A American Express divulgou resultados do primeiro trimestre acima das expectativas, com crescimento sólido dos gastos com cartão entre clientes de alta renda. O desempenho ocorreu em meio a um contexto de altas taxas de juros e inflação, ajudando a sustentar a demanda por viagens e entretenimento.
O volume de negócios faturados, que mede o gasto total com cartões da empresa, avançou 9% na comparação anual, para US$ 428 bilhões, ajustado pela variação cambial. A receita trimestral subiu 10%, para US$ 18,9 bilhões, impulsionada pela base de clientes mais aquecida. Analistas destacaram a resistência da empresa diante de perdas de crédito contidas.
Vendas, crédito e desempenho operacional
No setor de viagens e entretenimento, os gastos com companhias aéreas avançaram 8%, em meio a interrupções de rotas evariações nos preços do combustível. A direção ressaltou a relevância da demanda de varejo de luxo e de bens e serviços, com destaque para o varejo em geral.
A Amex manteve provisões para perdas com crédito no trimestre em US$ 1,3 bilhão, levemente acima dos US$ 1,2 bilhão de igual período do ano anterior. O lucro por ação (EPS) ficou em US$ 4,28, superando a estimativa de referência de US$ 4,02.
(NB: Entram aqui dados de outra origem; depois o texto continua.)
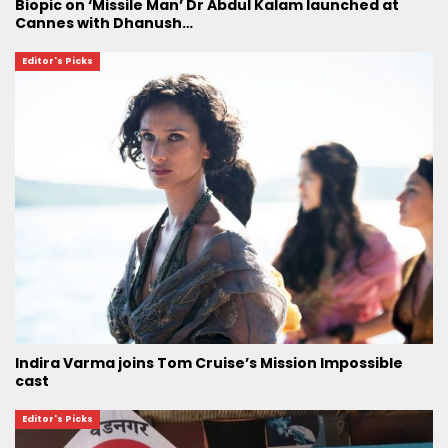
Biopic on ‘Missile Man’ Dr Abdul Kalam launched at
Cannes with Dhanush…
Editor's Picks
Indira Varma joins Tom Cruise’s Mission Impossible
cast
Editor's Picks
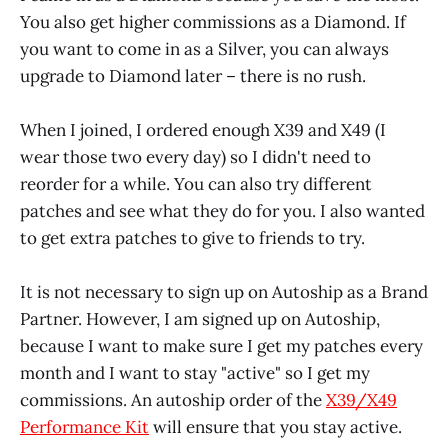
You also get higher commissions as a Diamond. If
you want to come in as a Silver, you can always
upgrade to Diamond later – there is no rush.
When I joined, I ordered enough X39 and X49 (I
wear those two every day) so I didn't need to
reorder for a while. You can also try different
patches and see what they do for you. I also wanted
to get extra patches to give to friends to try.
It is not necessary to sign up on Autoship as a Brand
Partner. However, I am signed up on Autoship,
because I want to make sure I get my patches every
month and I want to stay "active" so I get my
commissions. An autoship order of the
X39/X49
Performance Kit
will ensure that you stay active.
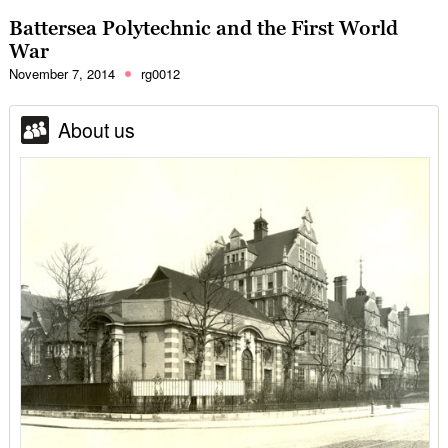
Battersea Polytechnic and the First World
War
November 7, 2014
rg0012
About us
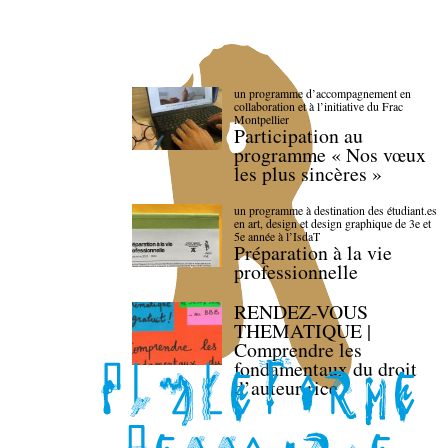
un programme d’accompagnement en
collaboration et à l’initiative du Frac
Montpellier
Participation au
programme « Nos vœux
les plus sincères »
un programme à destination des étudiant.es
en art, design et design graphique de 3e et
5e année à l’IsdaT
Préparation à la vie
professionnelle
RENDEZ-VOUS
THEMATIQUE |
Comprendre les
fondamentaux du droit
d’auteur·rice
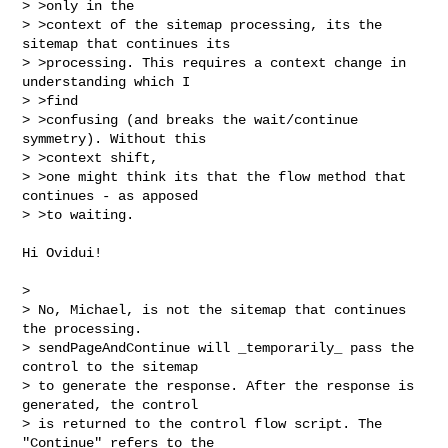
> >only in the

> >context of the sitemap processing, its the 
sitemap that continues its

> >processing. This requires a context change in 
understanding which I 

> >find

> >confusing (and breaks the wait/continue 
symmetry). Without this 

> >context shift,

> >one might think its that the flow method that 
continues - as apposed 

> >to waiting.
Hi Ovidui!

> 

> No, Michael, is not the sitemap that continues 
the processing. 

> sendPageAndContinue will _temporarily_ pass the 
control to the sitemap 

> to generate the response. After the response is 
generated, the control 

> is returned to the control flow script. The 
"Continue" refers to the 
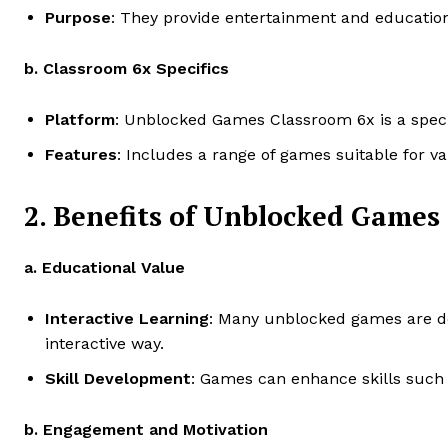
Purpose
: They provide entertainment and educationa
b. Classroom 6x Specifics
Platform
: Unblocked Games Classroom 6x is a specifi
Features
: Includes a range of games suitable for va
2. Benefits of Unblocked Games
a. Educational Value
Interactive Learning
: Many unblocked games are des
interactive way.
Skill Development
: Games can enhance skills such a
b. Engagement and Motivation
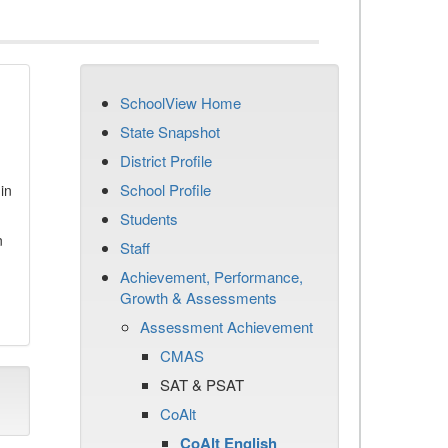
SchoolView Home
State Snapshot
District Profile
School Profile
in
Students
n
Staff
Achievement, Performance,
Growth & Assessments
Assessment Achievement
CMAS
SAT & PSAT
CoAlt
CoAlt English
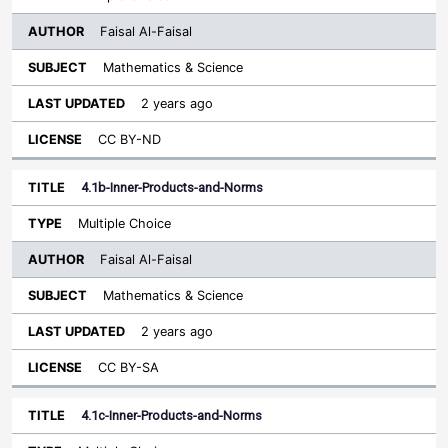
Faisal Al-Faisal
Mathematics & Science
2 years ago
CC BY-ND
4.1b-Inner-Products-and-Norms
Multiple Choice
Faisal Al-Faisal
Mathematics & Science
2 years ago
CC BY-SA
4.1c-Inner-Products-and-Norms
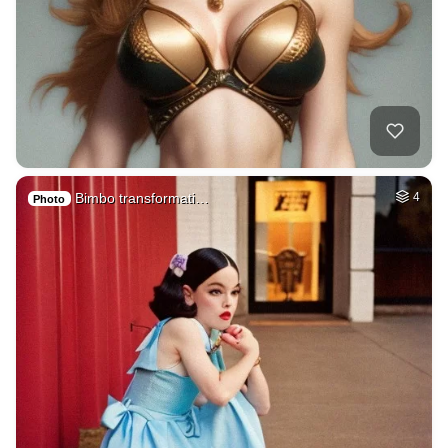
Bimbo transformati…
4
Photo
Perspectivas e reação do mercado
As ações da empresa fecharam o pregão com queda de cerca de 1,1%, acompanhando o movimento mais amplo do mercado. A empresa reafirmou projeções para 2026, prevendo crescimento de receita entre 9% e 10% e lucro por ação entre US$ 17,30 e US$ 17,90.
Quase todos os itens indicam desempenho sólido em relação às expectativas, apoiados pela disciplina de gastos de clientes de alta renda e pela flexibilidade financeira da base de clientes da empresa, que tem foco estratégico em viagens, entretenimento e programas de fidelidade.